Exercise instructions: Give all of the listing again word for word, with images excluded.
[[ Data extracts, beginning ]]
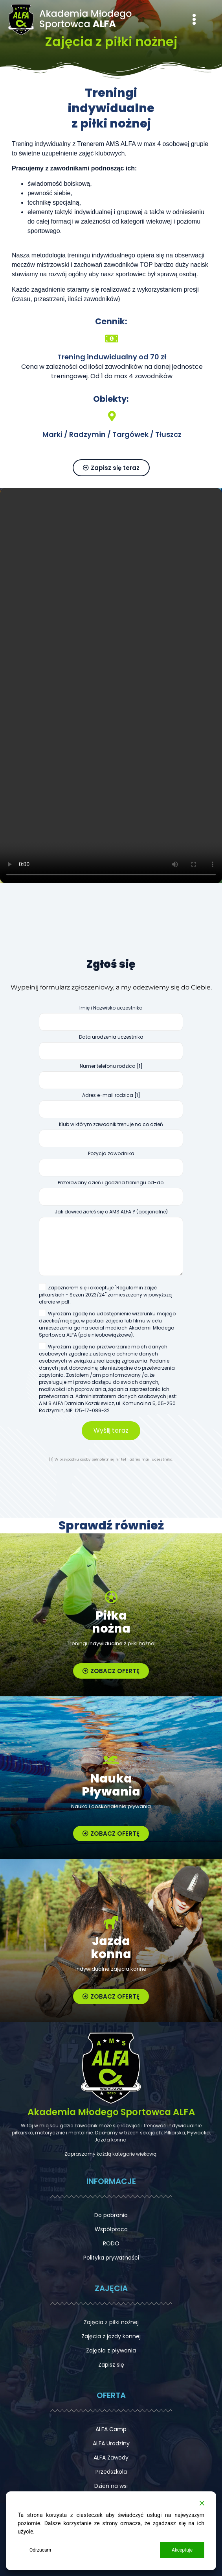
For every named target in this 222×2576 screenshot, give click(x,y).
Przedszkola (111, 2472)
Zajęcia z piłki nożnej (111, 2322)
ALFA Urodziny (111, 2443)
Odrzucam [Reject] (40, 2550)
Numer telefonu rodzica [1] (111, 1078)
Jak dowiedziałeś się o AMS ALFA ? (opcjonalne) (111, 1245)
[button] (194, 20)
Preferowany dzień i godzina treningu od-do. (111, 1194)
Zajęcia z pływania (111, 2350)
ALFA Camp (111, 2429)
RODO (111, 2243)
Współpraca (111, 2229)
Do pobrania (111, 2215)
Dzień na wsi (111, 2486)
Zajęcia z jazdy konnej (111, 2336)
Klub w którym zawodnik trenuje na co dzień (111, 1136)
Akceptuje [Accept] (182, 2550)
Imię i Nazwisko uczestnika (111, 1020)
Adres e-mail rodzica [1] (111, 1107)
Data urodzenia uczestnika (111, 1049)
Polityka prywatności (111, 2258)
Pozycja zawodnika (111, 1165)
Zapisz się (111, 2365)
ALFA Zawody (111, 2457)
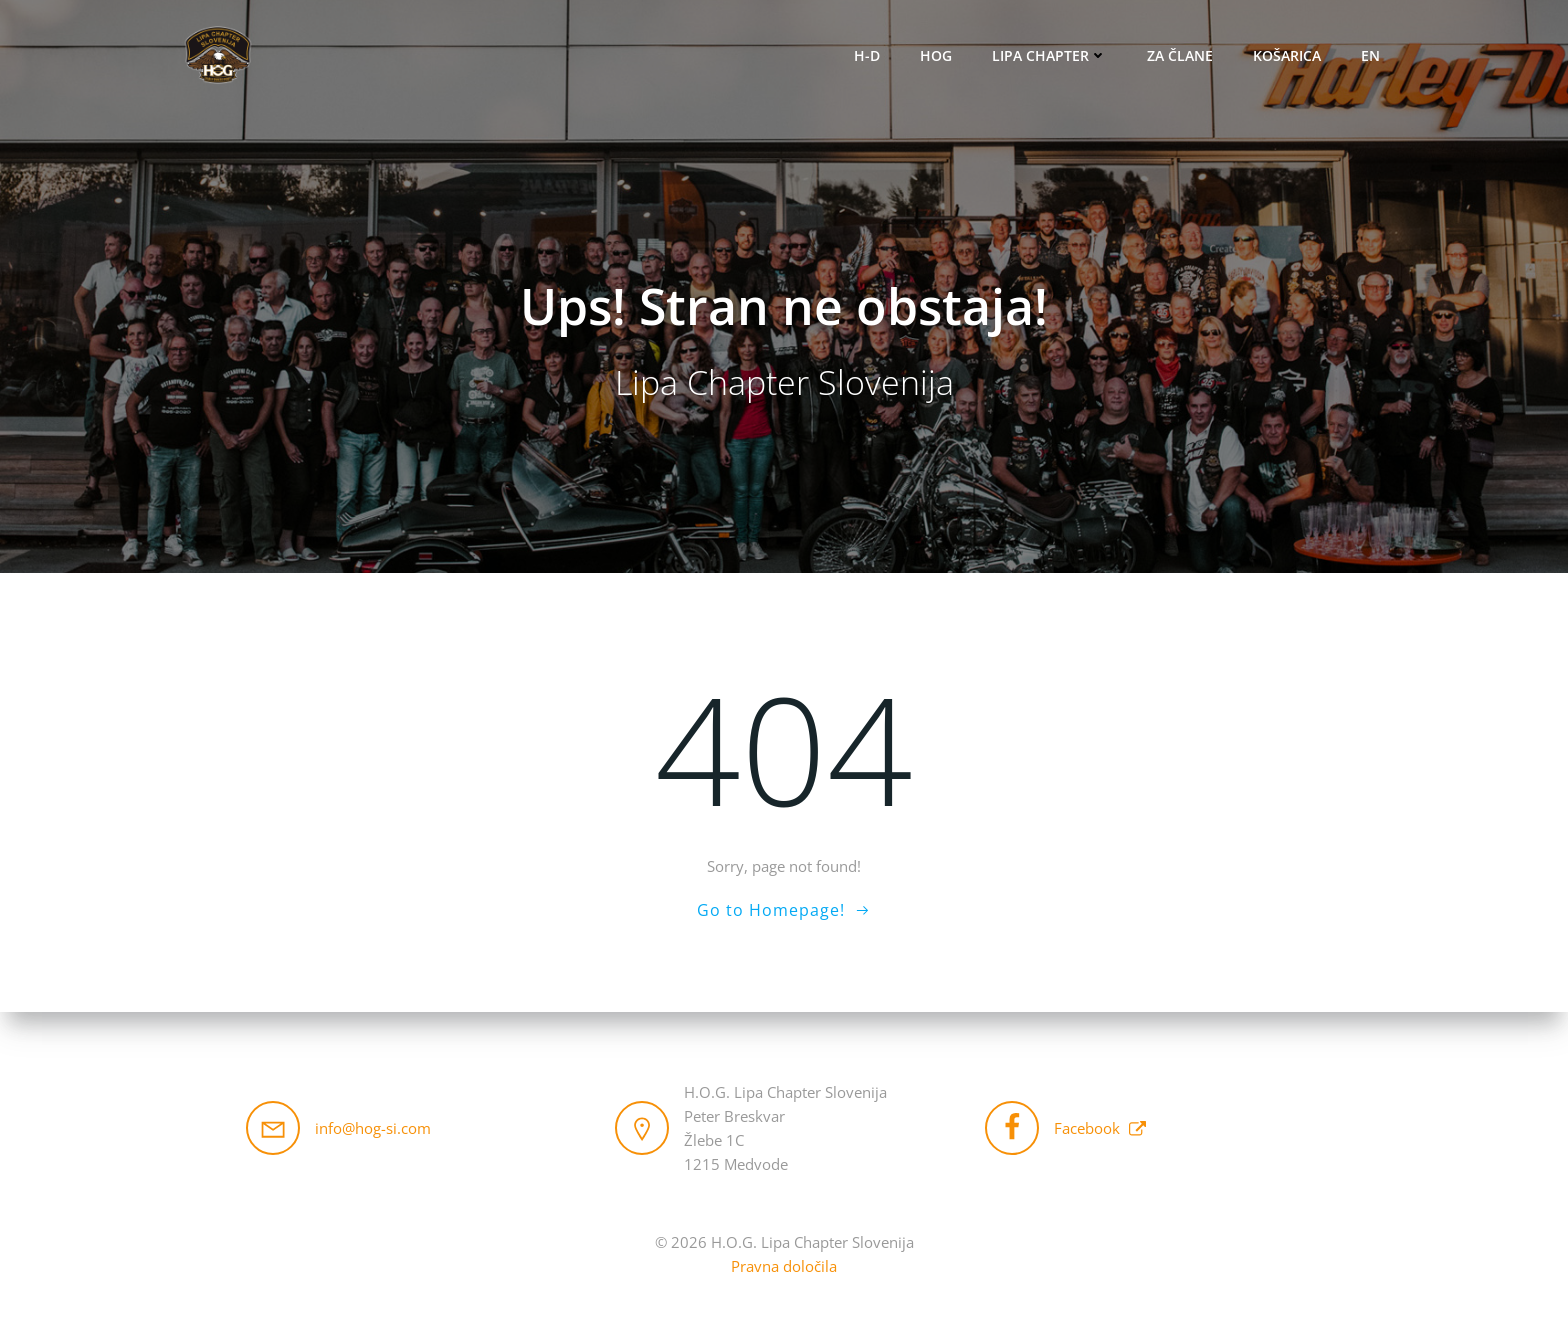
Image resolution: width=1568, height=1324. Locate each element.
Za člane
[[ Data extracts, end ]]
Solution to this problem:
For every named target in this 222×2576 screenshot, give click(x,y).
Przedszkola (111, 2472)
Zajęcia z piłki nożnej (111, 2322)
ALFA Urodziny (111, 2443)
Odrzucam [Reject] (40, 2550)
Numer telefonu rodzica [1] (111, 1078)
Jak dowiedziałeś się o AMS ALFA ? (opcjonalne) (111, 1245)
[button] (194, 20)
Preferowany dzień i godzina treningu od-do. (111, 1194)
Zajęcia z pływania (111, 2350)
ALFA Camp (111, 2429)
RODO (111, 2243)
Współpraca (111, 2229)
Do pobrania (111, 2215)
Dzień na wsi (111, 2486)
Zajęcia z jazdy konnej (111, 2336)
Klub w którym zawodnik trenuje na co dzień (111, 1136)
Akceptuje [Accept] (182, 2550)
Imię i Nazwisko uczestnika (111, 1020)
Adres e-mail rodzica [1] (111, 1107)
Data urodzenia uczestnika (111, 1049)
Polityka prywatności (111, 2258)
Pozycja zawodnika (111, 1165)
Zapisz się (111, 2365)
ALFA Zawody (111, 2457)
Image resolution: width=1568, height=1324. Locate each element.
Za člane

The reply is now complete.